The Dunn family have repeatedly called for Sacoolas to travel to the UK to cooperate with the investigation into their son’s death. While President Trump met with Harry Dunn’s parents at the White House, a photograph later materialised of the President holding briefing notes shown to read ‘… the spouse of the US government employee will not return to the United Kingdom’. The family have announced they intend to sue the Trump administration for ‘lawless misconduct’.

Meg Strickler is a member of the IBA Professional Ethics Advisory Board and an attorney at Atlanta law firm Conaway & Strickler. Strickler says that a filing of this nature against the US government is not likely to have any viability. ‘The US is notorious for rarely waiving diplomatic immunity.’

The Dunn family are also mounting a civil case against Sacoolas. Strickler explains that a civil suit could be used as a vehicle to investigate whether there’s more to the story than is currently known, which ‘might incline the UK to push the US to waive [Sacoolas’] immunity and bring her back to the British criminal courts.’ She notes though that a civil suit of this nature will be slow ‘because the implications are more global than this lawsuit alone.’

Officers from Northamptonshire Police travelled to the US to interview Sacoolas under caution in late October. The interview transcript was then passed to the Crown Prosecution Service (CPS). The CPS could trigger an extradition request if it decides to seek to bring charges against Anne Sacoolas for death by dangerous driving – a criminal charge punishable by a sentence of more than 12 months’ imprisonment in both the UK and the US.
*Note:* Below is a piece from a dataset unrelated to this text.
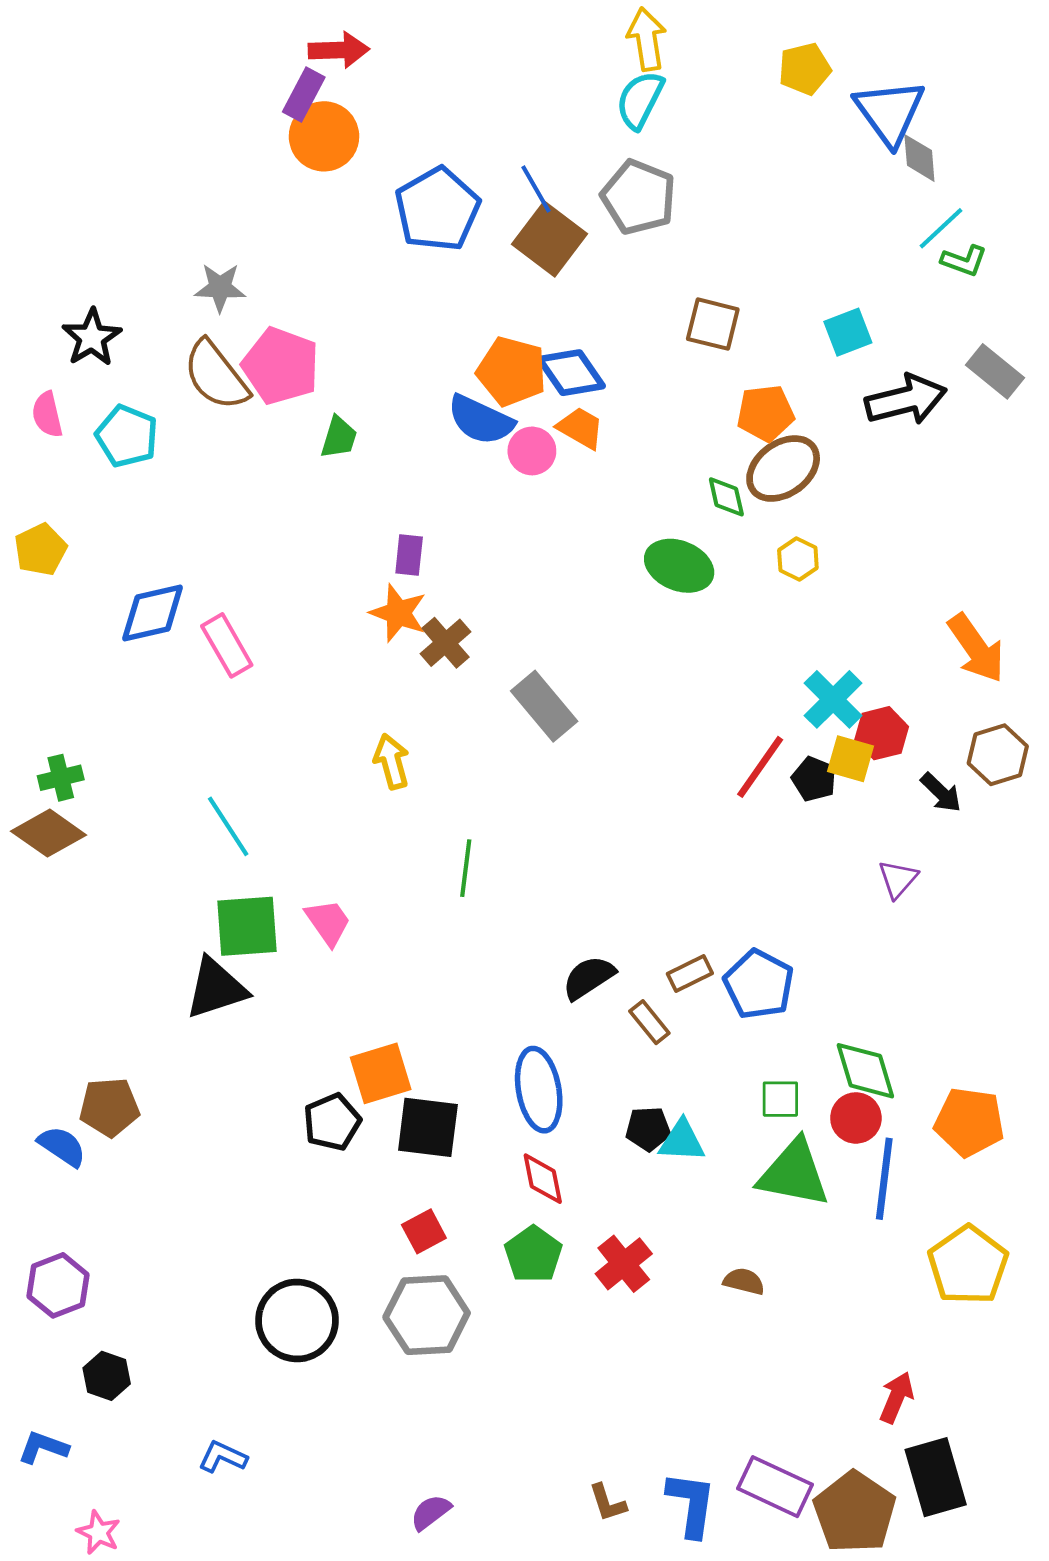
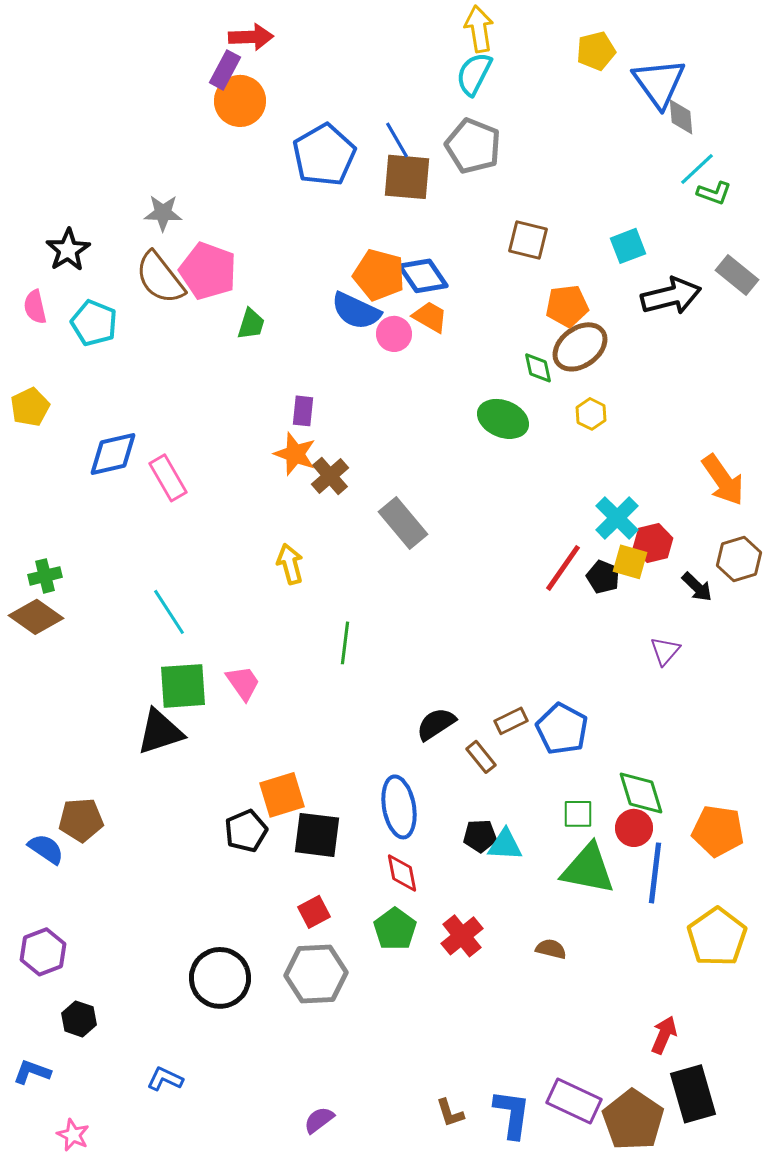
brown square: (549, 239) -> (407, 177), turned -32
Speaking to Global Insight in November, a CPS spokesperson said: ‘We fully understand how difficult this must be for Harry Dunn’s family, and the CPS is doing everything possible to reach a charging decision as soon as we can. Unfortunately, we are unable to tell the family how long that will take. Each case is different, and the CPS has a duty to carefully consider all the available information, in order to make an independent and objective decision.’